I expect that may change soon, but would it have without the prodding of the BEA?
The one point I didn’t like about the BEA ad was the cheap shot they took at the nascent Gifted and Talented program we have here in Beloit. We have a real problem in this city with the wealthier people taking their kids out of our public schools and placing them in private schools or in neighboring public schools. One big reason for this is that these parents don’t see many if any services being offered to kids with the potential to excel. In my neighborhood, we’re in the stark minority here in keeping our kids in the Beloit public school.
This creates a huge problem because the funding our schools receive from the state is based upon the number of students we have. When we lose a student, we lose about $10,000 a year. If we kept a good chunk of our departing students here in town, we’d have more than enough money to fund the Gifted and Talented program.
The worst part is those kids who leave are the ones who would be best able to up our average test scores, a metric our teachers and administrators worry about a lot. If we kept them around, we’d not only have more cash, we’d have more successful schools. Instead, we find ourselves in a death spiral. The Gifted and Talented program represents one easy way to reverse that doomed direction, but the school administrators never seemed to get behind it.
The ad claims that we’re spending half a million dollars on 33 kids, and this is disingenuous. That much may have been budgeted, but I’d be surprised to see if that much has really been spent. My son Marty is one of those 33 kids who’ve been identified, so I’ve seen the developing program from the inside. I could go into excruciating detail about the problems the program has, but it just started up in the fall, so I’m willing to cut it some slack while it ramps up—if the board doesn’t strangle it in its crib.
Seriously, though, to claim that we’ve only been able to pick out 33 gifted kids from the over 7,000 we serve in our district is insulting. That’s less than one half of one percent. The other 99.5+% are apparently either average or below that. It’s the polar opposite of Lake Wobegon.
It means one of three things:
1) We have very stupid children in Beloit.
2) We have very stupid people administering our Gifted and Talented program.
3) We have very stupid people making this claim.

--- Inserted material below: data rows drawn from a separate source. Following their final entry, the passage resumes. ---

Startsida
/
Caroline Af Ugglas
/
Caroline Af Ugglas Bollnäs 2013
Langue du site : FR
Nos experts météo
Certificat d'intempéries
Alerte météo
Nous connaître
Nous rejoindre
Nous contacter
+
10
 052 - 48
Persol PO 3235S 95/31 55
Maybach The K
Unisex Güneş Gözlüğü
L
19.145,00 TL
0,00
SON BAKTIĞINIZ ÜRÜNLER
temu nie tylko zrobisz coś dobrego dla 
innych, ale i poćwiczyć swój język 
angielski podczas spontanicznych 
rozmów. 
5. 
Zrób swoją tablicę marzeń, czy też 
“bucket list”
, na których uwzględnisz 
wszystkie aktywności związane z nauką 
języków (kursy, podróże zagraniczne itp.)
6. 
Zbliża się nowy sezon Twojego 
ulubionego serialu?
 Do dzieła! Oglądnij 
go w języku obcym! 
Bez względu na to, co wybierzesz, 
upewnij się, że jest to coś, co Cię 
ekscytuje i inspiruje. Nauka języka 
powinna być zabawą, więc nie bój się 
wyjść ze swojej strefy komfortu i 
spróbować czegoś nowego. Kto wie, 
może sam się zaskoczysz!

Actually, I’d be generous enough to say it could be some combination of both 2 and 3. I’ve been involved in the schools here for the past five years, and I can emphatically say that the answer is not #1. I don’t know exactly where our student population ranks nationally as a crew, but there’s no way that our kids are that dumb. We haven’t driven off all the gifted and talented kids—not yet.

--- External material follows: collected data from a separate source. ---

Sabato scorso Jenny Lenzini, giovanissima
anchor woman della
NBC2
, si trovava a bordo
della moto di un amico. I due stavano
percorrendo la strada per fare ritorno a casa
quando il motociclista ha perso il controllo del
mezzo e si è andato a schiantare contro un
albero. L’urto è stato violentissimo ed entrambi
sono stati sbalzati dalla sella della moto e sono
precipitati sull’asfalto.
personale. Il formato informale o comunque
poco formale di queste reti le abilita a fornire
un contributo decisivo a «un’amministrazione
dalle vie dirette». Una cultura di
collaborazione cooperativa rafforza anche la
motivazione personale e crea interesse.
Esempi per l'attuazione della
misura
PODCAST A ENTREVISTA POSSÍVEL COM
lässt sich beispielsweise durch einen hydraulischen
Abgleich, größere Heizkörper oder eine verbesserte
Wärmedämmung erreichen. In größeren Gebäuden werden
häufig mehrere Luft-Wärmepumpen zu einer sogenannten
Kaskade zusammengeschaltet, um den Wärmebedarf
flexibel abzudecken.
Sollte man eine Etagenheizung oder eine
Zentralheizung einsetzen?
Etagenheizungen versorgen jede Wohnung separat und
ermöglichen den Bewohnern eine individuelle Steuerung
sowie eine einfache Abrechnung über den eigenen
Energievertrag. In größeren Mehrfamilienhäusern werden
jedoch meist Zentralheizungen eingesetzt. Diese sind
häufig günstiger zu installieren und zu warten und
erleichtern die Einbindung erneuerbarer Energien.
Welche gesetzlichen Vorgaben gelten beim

It could be that the people involved in bringing us this ridiculous statistic—either by causing it or reporting it—are deceitful or even malicious rather than stupid. I generally respect Hanlon’s razor in such cases, but I’m prepared to back Vice-President Biden’s feelings when it comes to budgets: “Don’t tell me what you value, show me your budget, and I’ll tell you what you value.”

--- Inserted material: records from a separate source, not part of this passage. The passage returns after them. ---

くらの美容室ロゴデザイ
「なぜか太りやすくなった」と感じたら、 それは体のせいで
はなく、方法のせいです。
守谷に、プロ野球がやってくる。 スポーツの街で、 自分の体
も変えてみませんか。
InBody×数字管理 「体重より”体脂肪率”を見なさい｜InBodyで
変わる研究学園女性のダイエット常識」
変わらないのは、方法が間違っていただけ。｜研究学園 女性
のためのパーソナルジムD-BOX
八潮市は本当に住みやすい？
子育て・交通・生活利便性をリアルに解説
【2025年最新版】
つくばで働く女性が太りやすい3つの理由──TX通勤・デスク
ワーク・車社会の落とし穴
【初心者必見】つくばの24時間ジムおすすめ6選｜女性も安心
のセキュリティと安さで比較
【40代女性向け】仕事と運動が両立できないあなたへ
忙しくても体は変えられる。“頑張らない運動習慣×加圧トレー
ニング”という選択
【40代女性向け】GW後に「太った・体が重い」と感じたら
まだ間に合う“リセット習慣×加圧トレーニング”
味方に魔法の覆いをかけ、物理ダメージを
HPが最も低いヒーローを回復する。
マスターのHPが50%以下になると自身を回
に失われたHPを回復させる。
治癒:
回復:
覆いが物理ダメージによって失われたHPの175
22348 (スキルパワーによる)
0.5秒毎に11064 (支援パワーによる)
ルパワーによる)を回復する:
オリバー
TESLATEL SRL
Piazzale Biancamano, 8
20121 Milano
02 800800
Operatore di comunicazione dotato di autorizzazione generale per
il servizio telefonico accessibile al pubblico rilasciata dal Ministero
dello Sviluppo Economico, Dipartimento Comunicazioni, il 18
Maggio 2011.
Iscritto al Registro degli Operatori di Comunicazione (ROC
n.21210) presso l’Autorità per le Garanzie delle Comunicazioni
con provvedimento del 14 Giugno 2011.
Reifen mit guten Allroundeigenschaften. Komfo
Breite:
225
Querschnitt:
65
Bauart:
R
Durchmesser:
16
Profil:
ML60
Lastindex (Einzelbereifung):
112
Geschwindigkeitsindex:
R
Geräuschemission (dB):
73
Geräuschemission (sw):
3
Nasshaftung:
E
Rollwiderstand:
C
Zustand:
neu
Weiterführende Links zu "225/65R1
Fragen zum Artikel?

That aside, allow me to be emphatic in my endorsement of Amy Oselio and Missy Henderson. I’ve known both women for years—Missy used to trade babysitting with my mother when I was still in diapers—and they’re both excellent candidates with the best interests of our students at the top of our respective agendas.
Best of all, they’re both level-headed, smart, and ethical. They know the system inside and out. They ask the right questions. They explore excellent answers. Please vote for them both this Tuesday, April 7.
We get to cast three votes for school board this time around. Two should go to Amy and Missy.
As for the third, well, my mother tried to teach me to not rip people in public, and while I don’t always live up to her expectations, I do at least try. All I can say is that—according to the BEA’s ad —you could do a lot worse than using your third vote for either Tia Johnson or Jessica Everson. A lot worse.